Influence and Context in the Grapevine
The Grapevine calculates User Influence, one layer at a time.
The Grapevine enables you and your community to identify who is the most trustworthy, and in what context, so they can help you curate content, facts, and information.
To accomplish the above goal, users issue Trust Attestations which are then processed by the Grapevine into Influence Scores. Trust Attestations and Influence Scores are contextual, with Context defined using two dimensions: the action dimension and the category dimension. In this post, we review what this means and how it works in some detail.
Let us start with an example. Suppose Alice knows that Bob is an aficionado of all kinds of movies and typically makes good recommendations of what to watch. The corresponding Trust Attestation might be: Alice endorses Bob as being trustworthy to create recommendations (the action) relating to the topic of movies (the category). In this example, the Context would be the action: to create recommendations, and the category: movies. What about users whom Alice does not know directly, but are known by her community? Her Grapevine will gather all Trust Attestations like the one above, combine them to calculate a weighted average, and produce a Trust Score for each of those users. When Alice is deciding what movie she wants to watch some day, her Grapevine takes such Trust Scores into account to know whose movie ratings to listen to and whose to ignore.

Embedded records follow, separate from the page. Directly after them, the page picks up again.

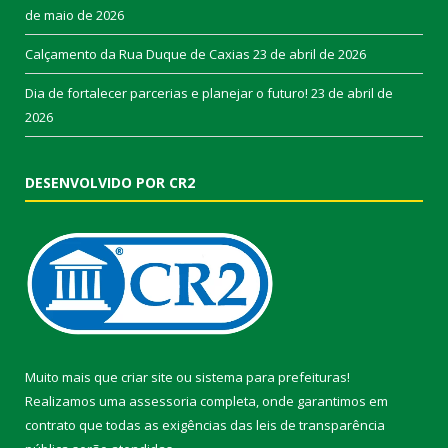
de maio de 2026
Calçamento da Rua Duque de Caxias
23 de abril de 2026
Dia de fortalecer parcerias e planejar o futuro!
23 de abril de
2026
DESENVOLVIDO POR CR2
Muito mais que
criar site
ou
sistema para prefeituras
!
Realizamos uma
assessoria
completa, onde garantimos em
contrato que todas as exigências das
leis de transparência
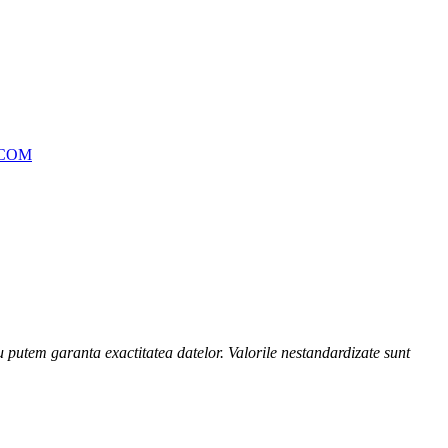
.COM
nu putem garanta exactitatea datelor. Valorile nestandardizate sunt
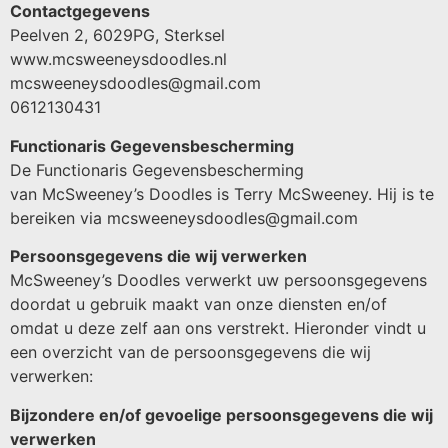
Contactgegevens
Peelven 2, 6029PG, Sterksel
www.mcsweeneysdoodles.nl
mcsweeneysdoodles@gmail.com
0612130431
Functionaris Gegevensbescherming
De Functionaris Gegevensbescherming
van McSweeney’s Doodles is Terry McSweeney. Hij is te
bereiken via mcsweeneysdoodles@gmail.com
Persoonsgegevens die wij verwerken
McSweeney’s Doodles verwerkt uw persoonsgegevens
doordat u gebruik maakt van onze diensten en/of
omdat u deze zelf aan ons verstrekt. Hieronder vindt u
een overzicht van de persoonsgegevens die wij
verwerken:
Bijzondere en/of gevoelige persoonsgegevens die wij
verwerken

When Alice creates any given Trust Attestation, she must select the appropriate Context. To do this, she selects from a list of actions and a list of categories, with each list maintained and organized into hierarchies by Alice and her Grapevine. If comedies, dramas, and westerns are subcategories under movies, then Alice’s attestation effectively endorses Bob for each of those subcategories (and their subcategories, and so on), without the need to create independent attestations for each and every subcategory. For this reason, in the early days of the Grapevine, users are going to focus on broad-Context Trust Attestations, with the most broad taking the form: Alice endorses Bob for all actions, in all categories. After the Grapevine has been sufficiently fleshed out at the base layer, users will begin the process of making attestations that are more specific.

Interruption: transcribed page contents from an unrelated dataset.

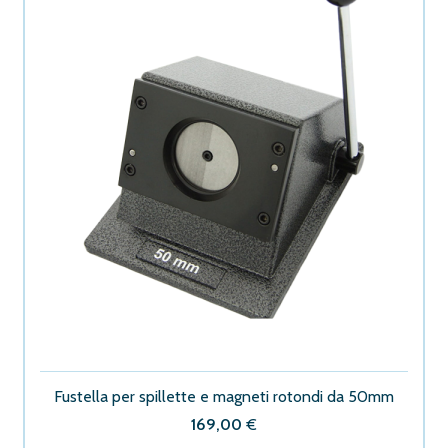
Fustella per spillette e magneti rotondi da 50mm
169,00
€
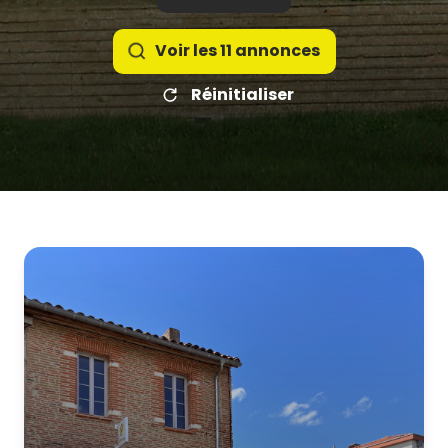
Voir les
11
annonces
Réinitialiser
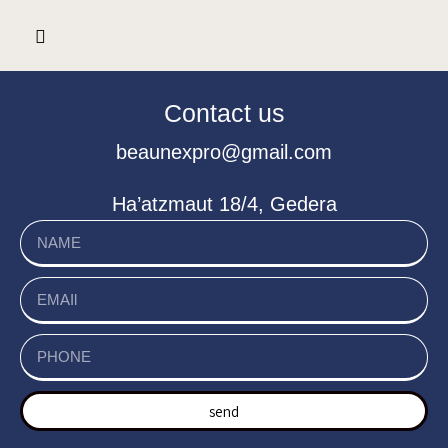
Contact us
beaunexpro@gmail.com
Ha’atzmaut 18/4, Gedera
send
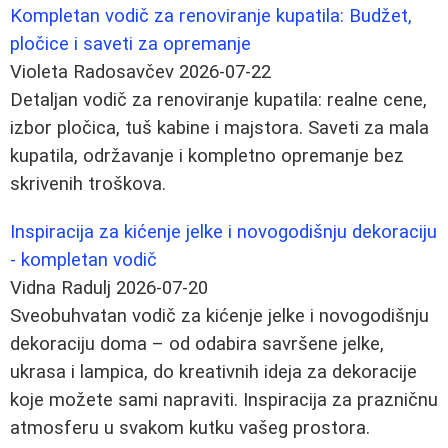
Kompletan vodič za renoviranje kupatila: Budžet,
pločice i saveti za opremanje
Violeta Radosavčev
2026-07-22
Detaljan vodič za renoviranje kupatila: realne cene,
izbor pločica, tuš kabine i majstora. Saveti za mala
kupatila, održavanje i kompletno opremanje bez
skrivenih troškova.
Inspiracija za kićenje jelke i novogodišnju dekoraciju
- kompletan vodič
Vidna Radulj
2026-07-20
Sveobuhvatan vodič za kićenje jelke i novogodišnju
dekoraciju doma – od odabira savršene jelke,
ukrasa i lampica, do kreativnih ideja za dekoracije
koje možete sami napraviti. Inspiracija za prazničnu
atmosferu u svakom kutku vašeg prostora.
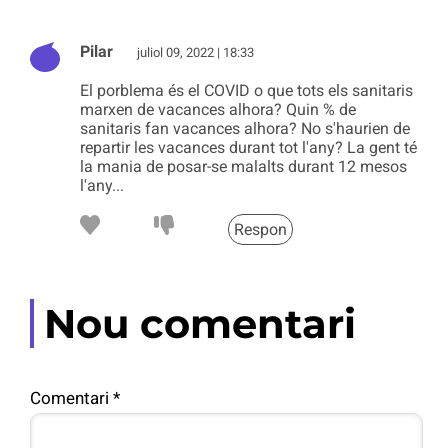
Pilar
juliol 09, 2022 | 18:33
El porblema és el COVID o que tots els sanitaris
marxen de vacances alhora? Quin % de
sanitaris fan vacances alhora? No s'haurien de
repartir les vacances durant tot l'any? La gent té
la mania de posar-se malalts durant 12 mesos
l'any...
Respon
Nou comentari
Comentari
*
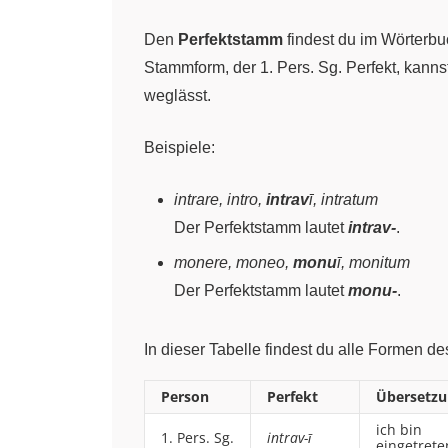
Den
Perfektstamm
findest du im Wörterbu
Stammform, der 1. Pers. Sg. Perfekt, kann
weglässt.
Beispiele:
intrare, intro,
intrav
ī, intratum
Der Perfektstamm lautet
intrav-
.
monere, moneo,
monu
ī, monitum
Der Perfektstamm lautet
monu-
.
In dieser Tabelle findest du alle Formen d
Person
Perfekt
Übersetzu
ich bin
1. Pers. Sg.
intrav-ī
eingetrete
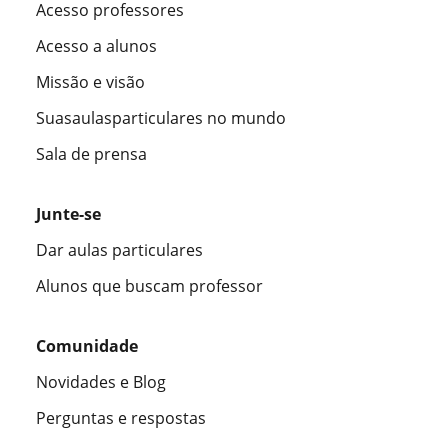
Acesso professores
Acesso a alunos
Missão e visão
Suasaulasparticulares no mundo
Sala de prensa
Junte-se
Dar aulas particulares
Alunos que buscam professor
Comunidade
Novidades e Blog
Perguntas e respostas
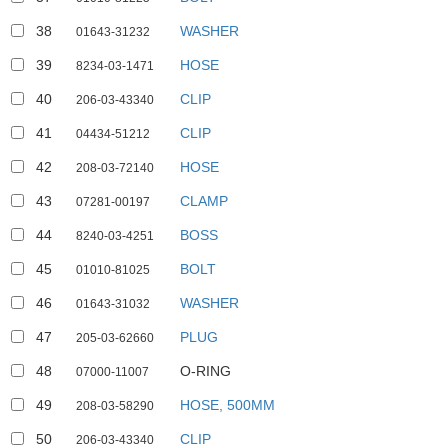
38
WASHER
01643-31232
39
HOSE
8234-03-1471
40
CLIP
206-03-43340
41
CLIP
04434-51212
42
HOSE
208-03-72140
43
CLAMP
07281-00197
44
BOSS
8240-03-4251
45
BOLT
01010-81025
46
WASHER
01643-31032
47
PLUG
205-03-62660
34
35
48
O-RING
07000-11007
25
49
HOSE, 500MM
26
36
208-03-58290
24
38
28
50
CLIP
29
206-03-43340
37
30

Suppose, for example, that Alice thinks Bob to have excellent taste in all types of movies, with the sole exception of comedies, where for whatever reason he has poor taste. She could create an additional attestation to that effect, in which case her more specific attestation in the child category of comedies would override the more general attestation in the parent category of movies. But if she thinks he has great taste in all types of movies, there’s no need for her to create separate attestations for each sub-category. One attestation in the parent category is sufficient.

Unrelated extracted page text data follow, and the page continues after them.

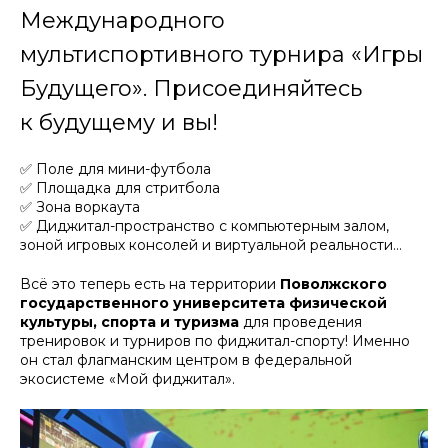
Международного
мультиспортивного турнира «Игры
Будущего». Присоединяйтесь
к будущему и вы!
✅ Поле для мини-футбола
✅ Площадка для стритбола
✅ Зона воркаута
✅ Диджитал-пространство с компьютерным залом,
зоной игровых консолей и виртуальной реальности…
Всё это теперь есть на территории
Поволжского
государственного университета физической
культуры, спорта и туризма
для проведения
тренировок и турниров по фиджитал-спорту! Именно
он стал флагманским центром в федеральной
экосистеме «Мой фиджитал».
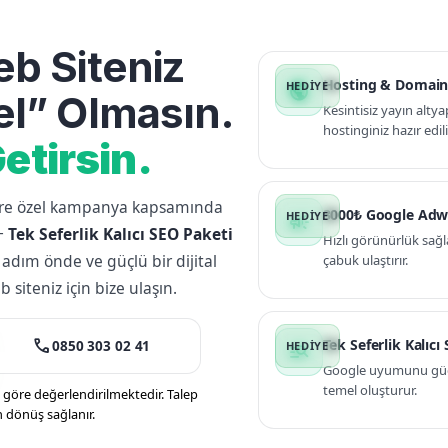
b Siteniz
Hosting & Domain
public
l” Olmasın.
Kesintisiz yayın altya
hostinginiz hazır edili
etirsin.
lere özel kampanya kapsamında
3000₺ Google Adw
campaign
+
Tek Seferlik Kalıcı SEO Paketi
Hızlı görünürlük sağl
 adım önde ve güçlü bir dijital
çabuk ulaştırır.
siteniz için bize ulaşın.
call
Tek Seferlik Kalıcı
0850 303 02 41
manage_search
Google uyumunu güçle
temel oluşturur.
öre değerlendirilmektedir. Talep
n dönüş sağlanır.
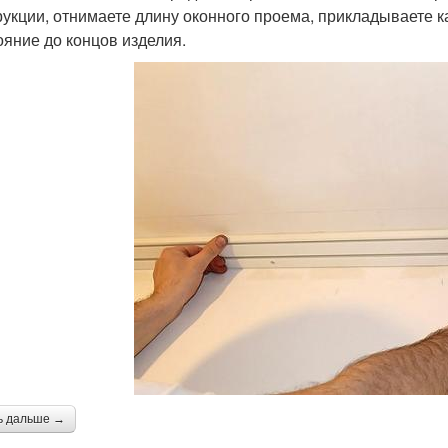
рукции, отнимаете длину оконного проема, прикладываете к
ояние до концов изделия.
ь дальше →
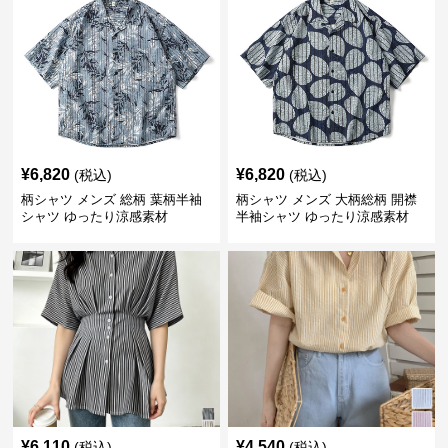
¥
6,820
¥
6,820
(税込)
(税込)
柄シャツ メンズ 総柄 葉柄半袖
柄シャツ メンズ 大柄総柄 開襟
シャツ ゆったり涼感素材
半袖シャツ ゆったり涼感素材
¥
6,110
¥
4,540
(税込)
(税込)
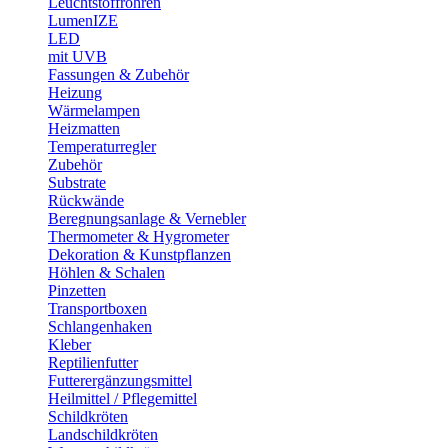
Leuchtstoffröhren
LumenIZE
LED
mit UVB
Fassungen & Zubehör
Heizung
Wärmelampen
Heizmatten
Temperaturregler
Zubehör
Substrate
Rückwände
Beregnungsanlage & Vernebler
Thermometer & Hygrometer
Dekoration & Kunstpflanzen
Höhlen & Schalen
Pinzetten
Transportboxen
Schlangenhaken
Kleber
Reptilienfutter
Futterergänzungsmittel
Heilmittel / Pflegemittel
Schildkröten
Landschildkröten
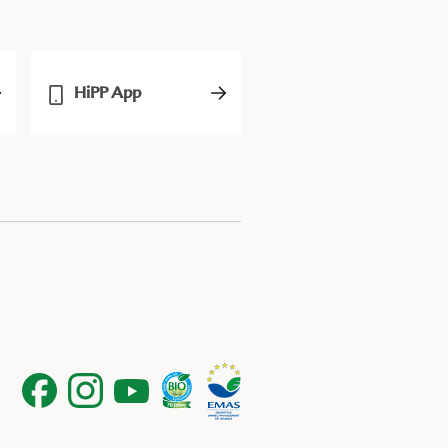
HiPP App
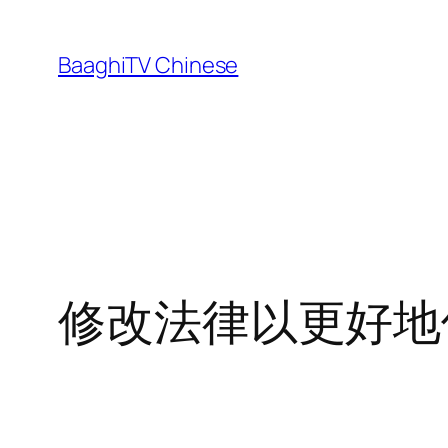
Skip
to
BaaghiTV Chinese
content
修改法律以更好地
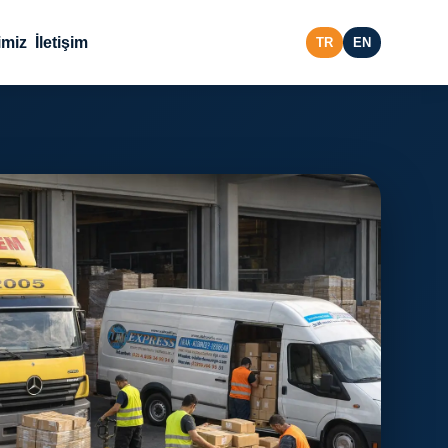
imiz
İletişim
TR
EN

Some Contexts are “adjacent” to one another, with neither being the parent or the child of the other. For example, Alice’s endorsement of Bob’s ability to create recommendations about movies does not imply anything about his ability to curate Wikifreedia articles about movies, to write the screenplay for a movie, to produce a movie, etc. None of these layers would inherit trust regarding any of the others, and so each of these actions would require an independent attestation.
Note that all of this is pretty much the way our brains would handle similar information in real life.
As stated above, the most generic of all Trust Attestations would be for Alice to trust Bob in all actions and in all categories. The most generic Influence Score tells Alice how much trust to place in any given user in all actions and in all categories. In the absence of more specific information, her Grapevine will always fall back upon more generic Influence Scores, ultimately to this most generic score. The Influence Score can therefore be said to exist in layers, with the Influence Score in all actions and in all categories being the base layer of trust for the Grapevine, and more specific scores being layered on top of more generic layers.
Summary
The Trust Score is the Grapevine’s recommendation to Alice of how much trust to place in Bob for any given action and in any given category. Each Context defines a unique own trust layer, with broadly applicable, generic layers on the bottom and specific, niche layers on top. As the Grapevine ecosystem gains users and gets built out over time, we should expect the foundational layers to form first, followed by progressively higher layers that are as specific and niche as required to serve the needs of its users and the community.